Thursday, May 22, 2008

Technical Strength by Sector and Other Market Themes

* Technical Strength - Earlier posts have noted considerable sector rotation within the market's bounce since March. With the recent market weakness, here's how the technical strength of the S&P 500 sectors are now looking:

MATERIALS: +120
INDUSTRIALS: -380
CONSUMER DISCRETIONARY: -60
CONSUMER STAPLES: -240
ENERGY: +380
HEALTH CARE: -280
FINANCIAL: -400
TECHNOLOGY: -160

The only strength we're seeing is among the commodity-related sectors. The sectors that have weakened most notably are the industrials and technology, which suggest that energy and commodity related strength is showing its effect on anticipated economic growth. Wednesday's new high/low figures underscores how the current market is one of haves and have nots: we had 1019 fresh 20-day highs across the NYSE, NASDAQ, and ASE and 868 20-day lows.

* Why Commodity Markets Are Exploding - Thanks to a very astute reader for passing along this summary of testimony before the Committee on Homeland Security and Governmental Affairs.
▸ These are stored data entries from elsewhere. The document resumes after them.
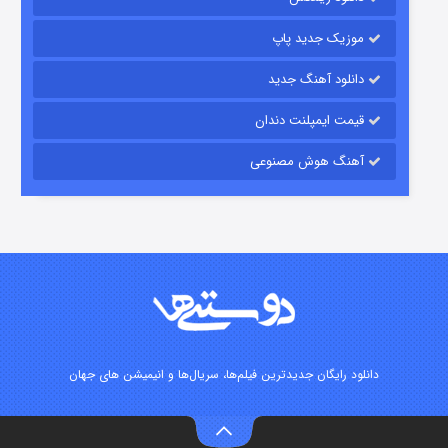
موزیک جدید پاپ
دانلود آهنگ جدید
قیمت ایمپلنت دندان
آهنگ هوش مصنوعی
شوگر فصل ۲
۷ (زیرنویس)
قسمت
منتشر شد
دانلود رایگان جدیدترین فیلم‌ها، سریال‌ها و انیمیشن های جهان
خاندان اژدها فصل ۳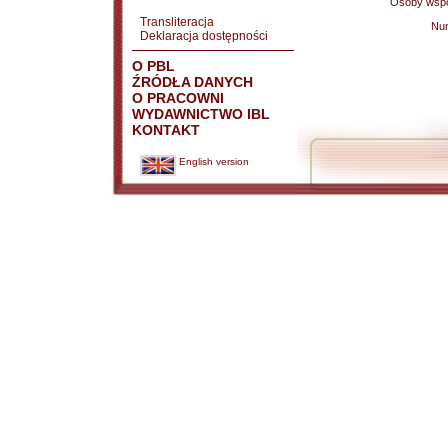
Osoby wspó
Transliteracja
Nu
Deklaracja dostępności
O PBL
ŹRÓDŁA DANYCH
O PRACOWNI
WYDAWNICTWO IBL
KONTAKT
English version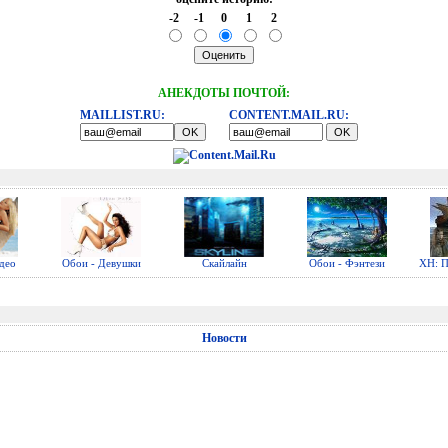
-2
-1
0
1
2
АНЕКДОТЫ ПОЧТОЙ:
MAILLIST.RU:
CONTENT.MAIL.RU:
део
Обои - Девушки
Скайлайн
Обои - Фэнтези
ХН: П
Новости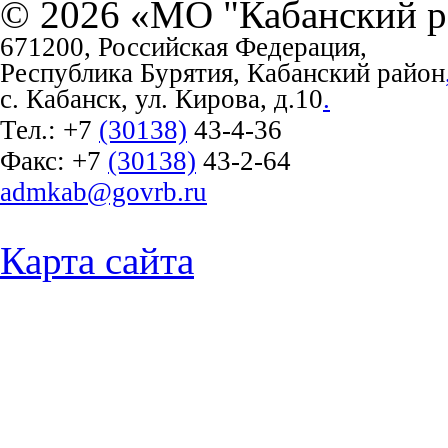
© 2026 «МО "Кабанский р
671200, Российская Федерация,
Республика Бурятия, Кабанский район
с. Кабанск, ул. Кирова, д.10
.
Тел.:
+7
(30138)
43-4-36
Факс:
+7
(30138)
43-2-64
admkab@govrb.ru
Карта сайта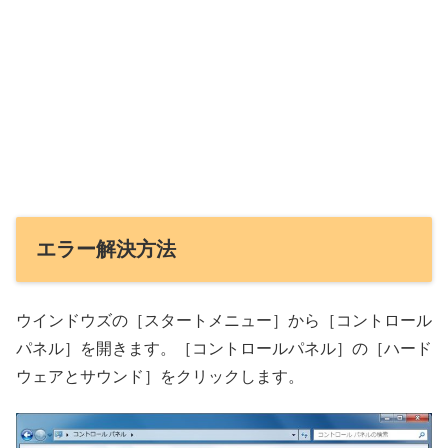
エラー解決方法
ウインドウズの［スタートメニュー］から［コントロール
パネル］を開きます。［コントロールパネル］の［ハード
ウェアとサウンド］をクリックします。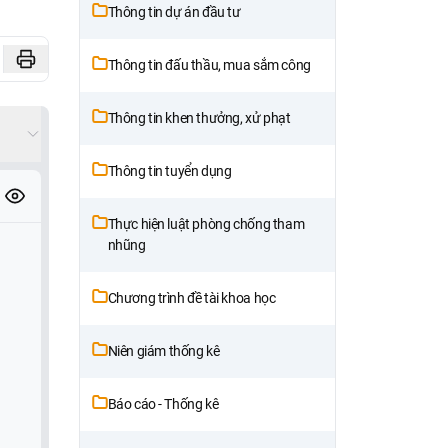
Thông tin dự án đầu tư
Thông tin đấu thầu, mua sắm công
Thông tin khen thưởng, xử phạt
Thông tin tuyển dụng
Thực hiện luật phòng chống tham
nhũng
Chương trình đề tài khoa học
Niên giám thống kê
Báo cáo - Thống kê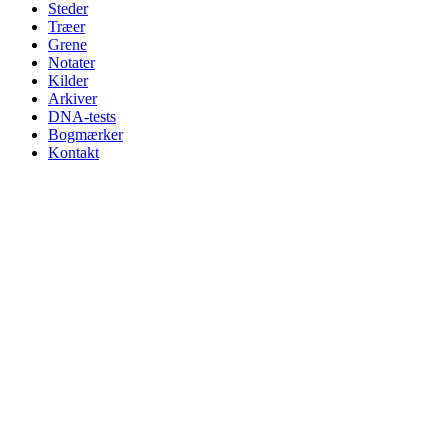
Steder
Træer
Grene
Notater
Kilder
Arkiver
DNA-tests
Bogmærker
Kontakt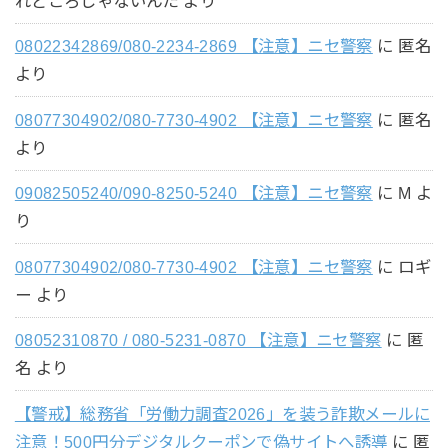
れどころじゃないんだ
より
08022342869/080-2234-2869 【注意】ニセ警察
に
匿名
より
08077304902/080-7730-4902 【注意】ニセ警察
に
匿名
より
09082505240/090-8250-5240 【注意】ニセ警察
に
M
よ
り
08077304902/080-7730-4902 【注意】ニセ警察
に
ロギ
ー
より
08052310870 / 080-5231-0870 【注意】ニセ警察
に
匿
名
より
【警戒】総務省「労働力調査2026」を装う詐欺メールに
注意！500円分デジタルクーポンで偽サイトへ誘導
に
匿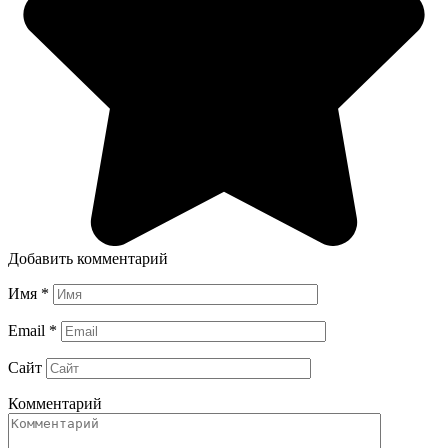
Добавить комментарий
Имя
*
Email
*
Сайт
Комментарий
Eye-opening reading.

* Why Oil Prices Are Exploding - As oil producers become increasing consumers, exports decline over time; another thought-provoking piece passed along by John Mauldin.
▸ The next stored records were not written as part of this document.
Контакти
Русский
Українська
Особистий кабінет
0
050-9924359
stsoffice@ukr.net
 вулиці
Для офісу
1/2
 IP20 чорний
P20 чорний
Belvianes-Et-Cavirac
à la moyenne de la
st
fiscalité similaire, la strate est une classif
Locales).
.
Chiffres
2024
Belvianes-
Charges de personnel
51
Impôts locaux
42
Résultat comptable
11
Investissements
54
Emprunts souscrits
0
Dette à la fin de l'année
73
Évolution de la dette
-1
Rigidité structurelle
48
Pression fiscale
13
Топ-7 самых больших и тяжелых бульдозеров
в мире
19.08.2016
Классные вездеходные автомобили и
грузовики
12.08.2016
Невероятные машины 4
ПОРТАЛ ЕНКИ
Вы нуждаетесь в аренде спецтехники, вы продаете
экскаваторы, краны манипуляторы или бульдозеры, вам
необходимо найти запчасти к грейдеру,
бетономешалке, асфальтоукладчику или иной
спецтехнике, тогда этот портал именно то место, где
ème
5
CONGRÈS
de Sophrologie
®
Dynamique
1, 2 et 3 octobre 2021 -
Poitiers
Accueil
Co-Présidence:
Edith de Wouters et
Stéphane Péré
* Decisive Break - Trader Mike sees the recent market action as a decisive break through a level and makes particular note of action in the Transports. See also this worthwhile and relevant post on how mini-bubbles develop in the market, as momentum trading makes its comeback.

* Themes for the Current Market - The Kirk Report once again picks out important themes, including myths of energy independence, warnings of a commodities bubble, and where the action is in MSN Money's Stock Scouter.

* Time Zones in the Stock Market - An outline of what goes on at different times of day, something day traders keep track of.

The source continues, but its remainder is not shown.